What is expected:
Reproduce all the data exactly, without pictures.

Segment Open

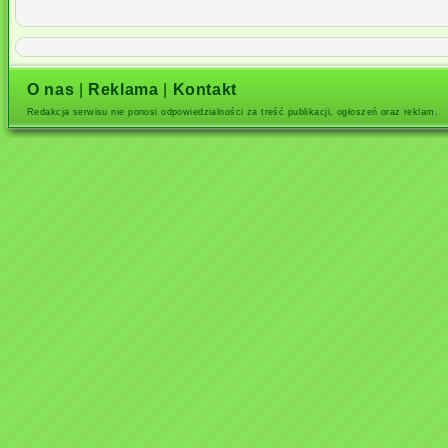
O nas
|
Reklama
|
Kontakt
Redakcja serwisu nie ponosi odpowiedzialności za treść publikacji, ogłoszeń oraz reklam.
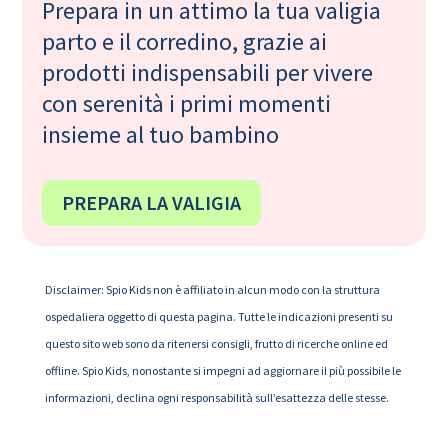
Prepara in un attimo la tua valigia
parto e il corredino, grazie ai
prodotti indispensabili per vivere
con serenità i primi momenti
insieme al tuo bambino
PREPARA LA VALIGIA
Disclaimer: Spio Kids non è affiliato in alcun modo con la struttura
ospedaliera oggetto di questa pagina. Tutte le indicazioni presenti su
questo sito web sono da ritenersi consigli, frutto di ricerche online ed
offline. Spio Kids, nonostante si impegni ad aggiornare il più possibile le
informazioni, declina ogni responsabilità sull’esattezza delle stesse.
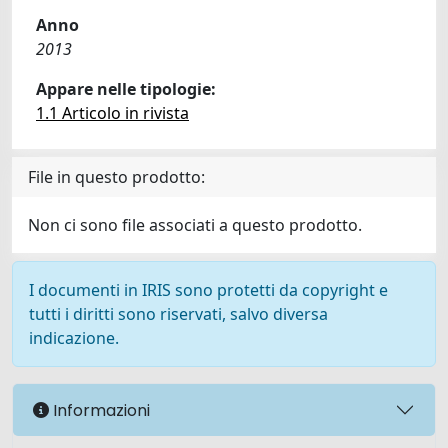
Anno
2013
Appare nelle tipologie:
1.1 Articolo in rivista
File in questo prodotto:
Non ci sono file associati a questo prodotto.
I documenti in IRIS sono protetti da copyright e
tutti i diritti sono riservati, salvo diversa
indicazione.
Informazioni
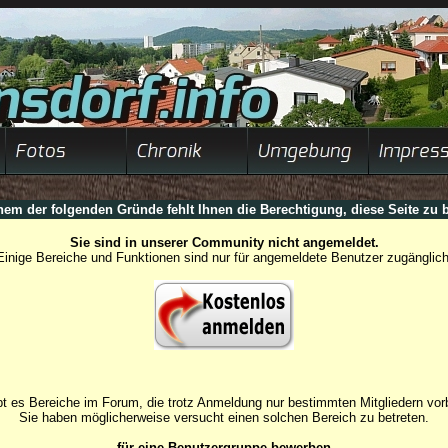
nem der folgenden Gründe fehlt Ihnen die Berechtigung, diese Seite zu b
Sie sind in unserer Community nicht angemeldet.
Einige Bereiche und Funktionen sind nur für angemeldete Benutzer zugänglich
t es Bereiche im Forum, die trotz Anmeldung nur bestimmten Mitgliedern vorb
Sie haben möglicherweise versucht einen solchen Bereich zu betreten.
für eine Benutzergruppe bewerben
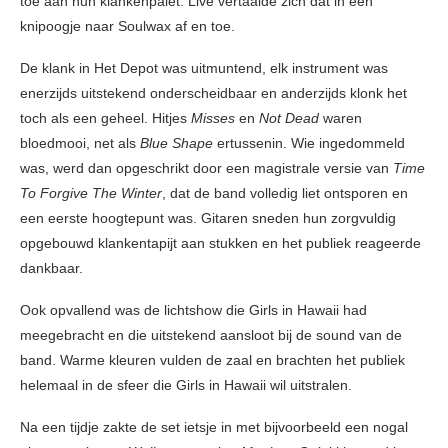
toe aan hun klankenpalet. Live vertaalde zich dat in een
knipoogje naar Soulwax af en toe.
De klank in Het Depot was uitmuntend, elk instrument was
enerzijds uitstekend onderscheidbaar en anderzijds klonk het
toch als een geheel. Hitjes
Misses
en
Not Dead
waren
bloedmooi, net als
Blue Shape
ertussenin. Wie ingedommeld
was, werd dan opgeschrikt door een magistrale versie van
Time
To Forgive The Winter
, dat de band volledig liet ontsporen en
een eerste hoogtepunt was. Gitaren sneden hun zorgvuldig
opgebouwd klankentapijt aan stukken en het publiek reageerde
dankbaar.
Ook opvallend was de lichtshow die Girls in Hawaii had
meegebracht en die uitstekend aansloot bij de sound van de
band. Warme kleuren vulden de zaal en brachten het publiek
helemaal in de sfeer die Girls in Hawaii wil uitstralen.
Na een tijdje zakte de set ietsje in met bijvoorbeeld een nogal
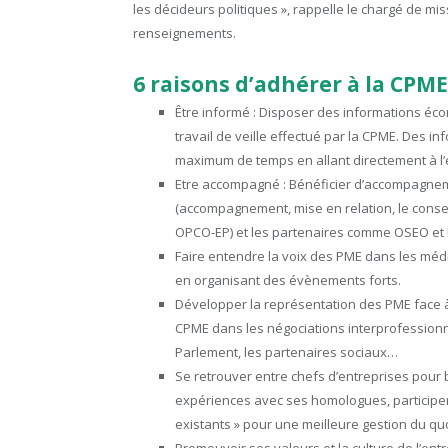
les décideurs politiques », rappelle le chargé de mis
renseignements.
6 raisons d’adhérer à la CPME 
Être informé : Disposer des informations éco
travail de veille effectué par la CPME. Des 
maximum de temps en allant directement à l’
Etre accompagné : Bénéficier d’accompagnemen
(accompagnement, mise en relation, le consei
OPCO-EP) et les partenaires comme OSEO et 
Faire entendre la voix des PME dans les médi
en organisant des évènements forts.
Développer la représentation des PME face à
CPME dans les négociations interprofessionn
Parlement, les partenaires sociaux…
Se retrouver entre chefs d’entreprises pour b
expériences avec ses homologues, participer 
existants » pour une meilleure gestion du quo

Segment Closed

Solution:
O nas
|
Reklama
|
Kontakt
Redakcja serwisu nie ponosi odpowiedzialności za treść publikacji, ogłoszeń oraz reklam.
Prepara in un attimo la tua valigia
parto e il corredino, grazie ai
prodotti indispensabili per vivere
con serenità i primi momenti
insieme al tuo bambino
PREPARA LA VALIGIA
Disclaimer: Spio Kids non è affiliato in alcun modo con la struttura
ospedaliera oggetto di questa pagina. Tutte le indicazioni presenti su
questo sito web sono da ritenersi consigli, frutto di ricerche online ed
offline. Spio Kids, nonostante si impegni ad aggiornare il più possibile le
informazioni, declina ogni responsabilità sull’esattezza delle stesse.
Anno
2013
Appare nelle tipologie:
1.1 Articolo in rivista
File in questo prodotto:
Non ci sono file associati a questo prodotto.
I documenti in IRIS sono protetti da copyright e
tutti i diritti sono riservati, salvo diversa
indicazione.
Informazioni
nem der folgenden Gründe fehlt Ihnen die Berechtigung, diese Seite zu b
Sie sind in unserer Community nicht angemeldet.
Einige Bereiche und Funktionen sind nur für angemeldete Benutzer zugänglich
t es Bereiche im Forum, die trotz Anmeldung nur bestimmten Mitgliedern vorb
Sie haben möglicherweise versucht einen solchen Bereich zu betreten.
für eine Benutzergruppe bewerben
toe aan hun klankenpalet. Live vertaalde zich dat in een
knipoogje naar Soulwax af en toe.
De klank in Het Depot was uitmuntend, elk instrument was
enerzijds uitstekend onderscheidbaar en anderzijds klonk het
toch als een geheel. Hitjes
Misses
en
Not Dead
waren
bloedmooi, net als
Blue Shape
ertussenin. Wie ingedommeld
was, werd dan opgeschrikt door een magistrale versie van
Time
To Forgive The Winter
, dat de band volledig liet ontsporen en
een eerste hoogtepunt was. Gitaren sneden hun zorgvuldig
opgebouwd klankentapijt aan stukken en het publiek reageerde
dankbaar.
Ook opvallend was de lichtshow die Girls in Hawaii had
meegebracht en die uitstekend aansloot bij de sound van de
band. Warme kleuren vulden de zaal en brachten het publiek
helemaal in de sfeer die Girls in Hawaii wil uitstralen.
Na een tijdje zakte de set ietsje in met bijvoorbeeld een nogal
les décideurs politiques », rappelle le chargé de mis
renseignements.
6 raisons d’adhérer à la CPME 
Être informé : Disposer des informations éco
travail de veille effectué par la CPME. Des 
maximum de temps en allant directement à l’
Etre accompagné : Bénéficier d’accompagnemen
(accompagnement, mise en relation, le consei
OPCO-EP) et les partenaires comme OSEO et 
Faire entendre la voix des PME dans les médi
en organisant des évènements forts.
Développer la représentation des PME face à
CPME dans les négociations interprofessionn
Parlement, les partenaires sociaux…
Se retrouver entre chefs d’entreprises pour b
expériences avec ses homologues, participer 
existants » pour une meilleure gestion du quo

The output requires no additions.